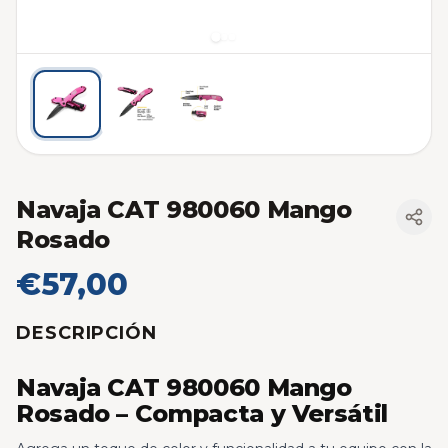
Navaja CAT 980060 Mango
Rosado
€57,00
DESCRIPCIÓN
Navaja CAT 980060 Mango
Rosado – Compacta y Versátil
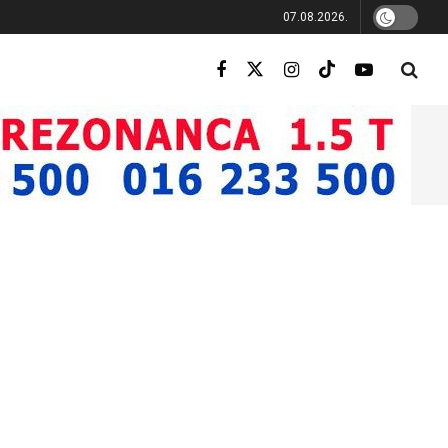
07.08.2026.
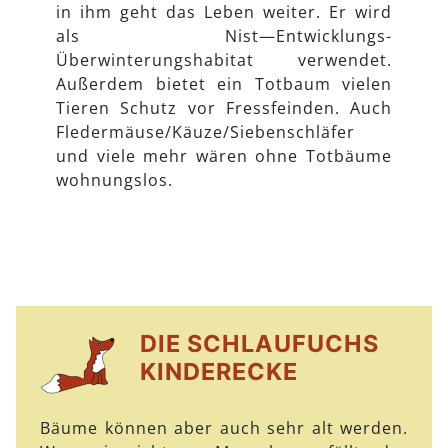
in ihm geht das Leben weiter. Er wird
als Nist—Entwicklungs-
Überwinterungshabitat verwendet.
Außerdem bietet ein Totbaum vielen
Tieren Schutz vor Fressfeinden. Auch
Fledermäuse/Käuze/Siebenschläfer
und viele mehr wären ohne Totbäume
wohnungslos.
DIE SCHLAUFUCHS
KINDERECKE
Bäume können aber auch sehr alt werden.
-------
**The problem**
The answer is the line with "in ihm geht das Leben weiter. Er wird" plus every line after it, printed exactly as they appear above.

**Written reply**
in ihm geht das Leben weiter. Er wird
als Nist—Entwicklungs-
Überwinterungshabitat verwendet.
Außerdem bietet ein Totbaum vielen
Tieren Schutz vor Fressfeinden. Auch
Fledermäuse/Käuze/Siebenschläfer
und viele mehr wären ohne Totbäume
wohnungslos.
DIE SCHLAUFUCHS
KINDERECKE
Bäume können aber auch sehr alt werden.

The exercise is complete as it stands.